Il legame con l’eparina provoca delle reazioni immunitarie con formazione di anticorpi e conseguente attivazione piastrinica con formazione di aggregati e piastrinopenia. Il meccanismo fondamentale della piastrinopenia è dato sia dalla formazione di trombi sia dal sequestro piastrinico da parte del sistema Reticolo-endoteliale.

La Piastrinopenia da eparina in genere si verifica entro 14 giorni dall’inizio della terapia eparinica con una caduta del conteggio piastrinico > o = 50% rispetto al basale, con un ripristino del normale conteggio piastrinico entro pochi giorni dalla sostituzione dell’eparina con un farmaco anticoagulante idoneo. Le complicanze trombotiche includono patologie cardiopolmonari come embolia polmonare, infarto del miocardio, stroke, trombosi arteriose periferiche con mortalità di circa il 5-10%”.

Come si può diagnosticare?

Tra gli strumenti diagnostici più importanti ricordiamo gli score clinici tra cui il 4Tscore (4Ts) che prende in considerazione 4 elementi: 1) la piastrinopenia; 2) la durata del trattamento con eparina; 3) la comparsa di trombosi (o di altre complicanze); 4) presenza o meno di altre cause di piastrinopenia. Ad ogni fattore è assegnato un punteggio da 0 a 2 e la somma dei quattro punteggi consente di dividere i pazienti in tre categorie a rischio di HIT: basso (=0-3); intermedio (=4-5); alto (=6-8). 

Tale score ha un altissimo valore predittivo negativo (99.7%) per cui nei pazienti a basso rischio, può essere esclusa la presenza di HIT senza ulteriori accertamenti. La diagnosi laboratoristica si basa su test immunologici, che misurano i titoli anticorpali, e su test funzionali che valutano direttamente l’effetto sull’attivazione e sull’aggregazione piastrinica degli anticorpi, disponibili in pochi centri specialistici”.

Come si tratta?

Ancora oggi non si conosce il miglior farmaco per il trattamento della HIT; pur se proposte varie molecole, numerosi studi hanno dimostrato che il fondaparinux (ARIXTRA) presenta efficacia e basso rischio emorragico. 
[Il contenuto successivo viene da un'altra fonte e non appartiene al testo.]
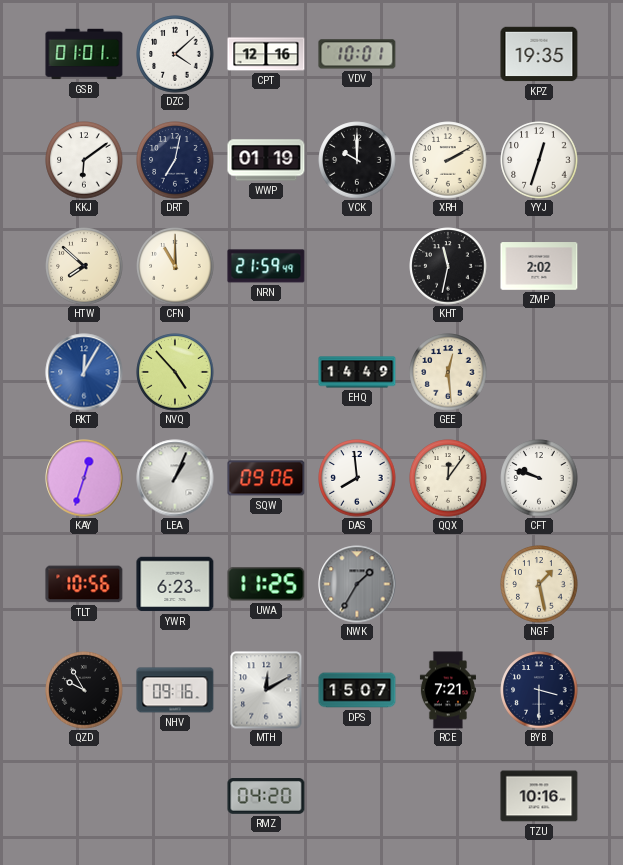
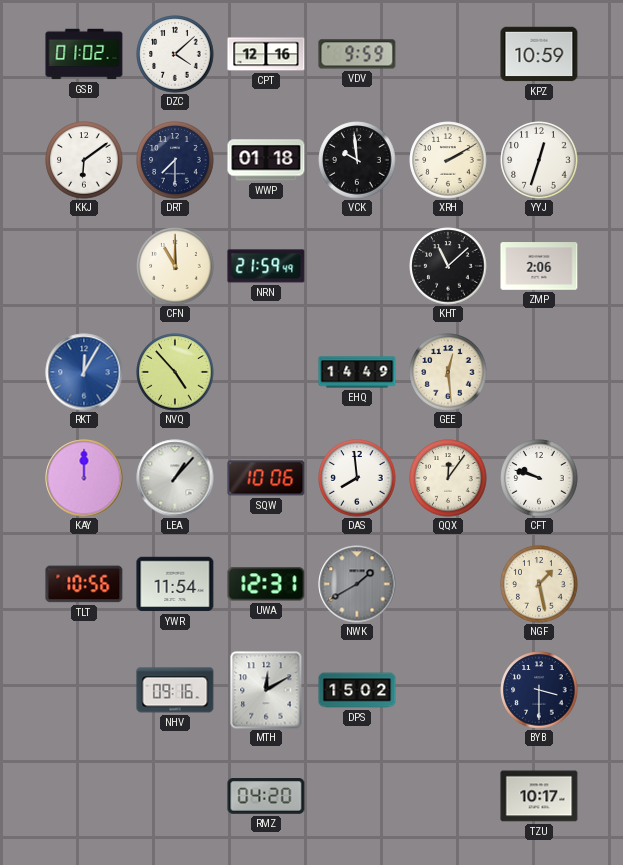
GSB: 01:01 -> 01:02
VDV: 10:01 -> 9:59
KPZ: 19:35 -> 10:59
DRT: 7:02 -> 7:30
WWP: 01:19 -> 01:18
VCK: 10:00 -> 9:59
HTW: 7:52 -> none
KHT: 11:32 -> 11:08
ZMP: 2:02 -> 2:06
KAY: 12:33 -> 12:00
LEA: 1:04 -> 1:07
SQW: 09:06 -> 10:06
YWR: 6:23 -> 11:54
UWA: 11:25 -> 12:31
NWK: 1:35 -> 1:40
QZD: 9:55 -> none
DPS: 15:07 -> 15:02
RCE: 7:21 -> none
TZU: 10:16 -> 10:17
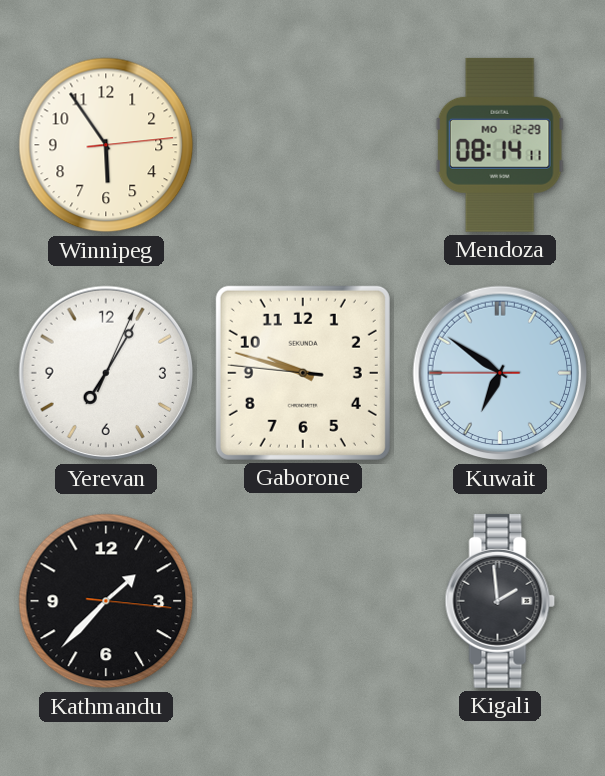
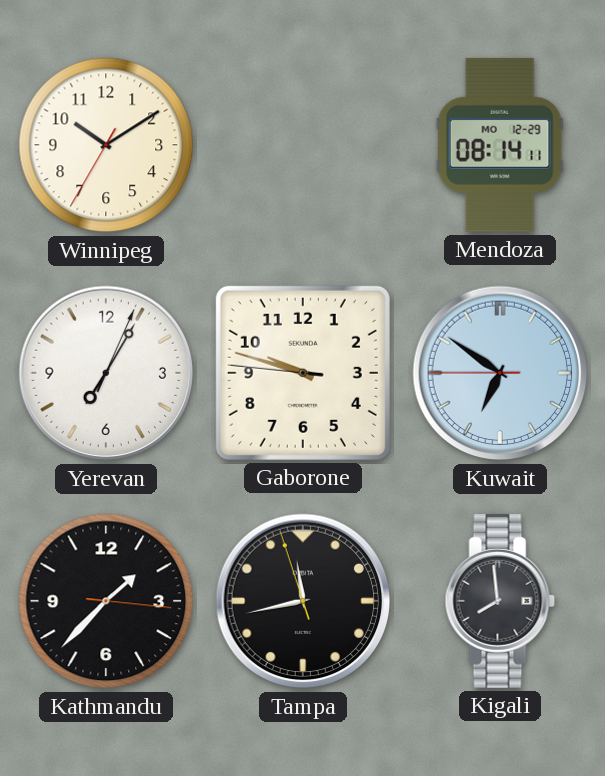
Winnipeg: 5:54 -> 10:09
Tampa: none -> 11:42
Kigali: 1:59 -> 7:59
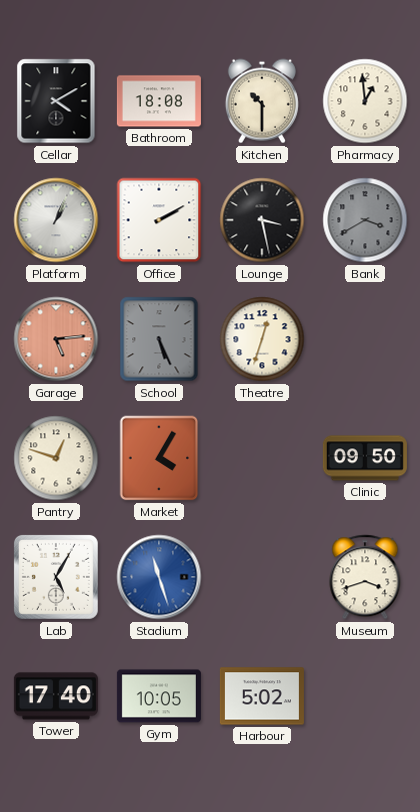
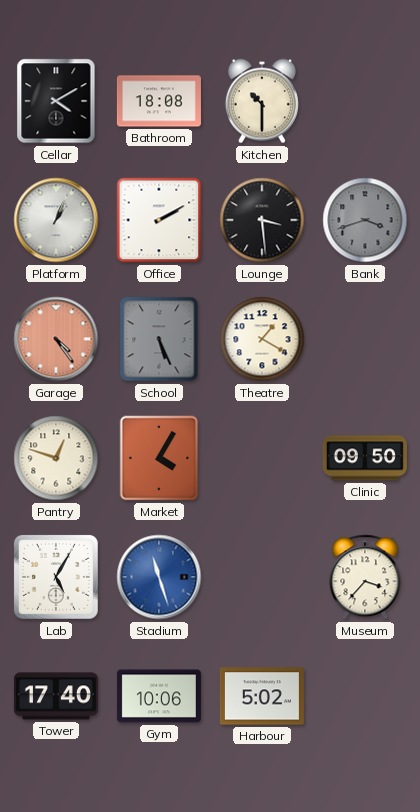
Pharmacy: 12:59 -> none
Lounge: 3:28 -> 3:29
Bank: 3:40 -> 3:42
Garage: 5:14 -> 4:24
Theatre: 12:33 -> 1:20
Museum: 3:42 -> 3:37
Gym: 10:05 -> 10:06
Gli Anti-Vitamina K non hanno indicazione dal momento che possono determinare un aumento del rischio trombotico per il rapido calo della proteina C: tuttavia possono essere utilizzati nel paziente già stabilizzato e con una conta piastrinica > 150.000/mmc, per una durata non ancora definita che dipende o meno dalla complicanza trombotica (1 anno in paziente con HIT in assenza di complicanza trombotica, 3-6 mesi in caso di evento trombotico)”.